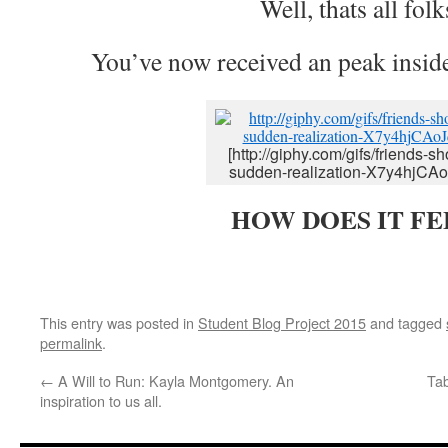
Well, thats all folk
You’ve now received an peak inside
[http://giphy.com/gifs/friends-s
sudden-realization-X7y4hjCA
HOW DOES IT FE
This entry was posted in
Student Blog Project 2015
and tagged
permalink
.
←
A Will to Run: Kayla Montgomery. An
Tab
inspiration to us all.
+++++
### [What this task involves]
Taking the line with "[http://giphy.com/gifs/friends-s" as the first, copy every line through the end of the entries above exactly, with no others.

### [Task solution]
[http://giphy.com/gifs/friends-s
sudden-realization-X7y4hjCA
HOW DOES IT FE
This entry was posted in
Student Blog Project 2015
and tagged
permalink
.
←
A Will to Run: Kayla Montgomery. An
Tab
inspiration to us all.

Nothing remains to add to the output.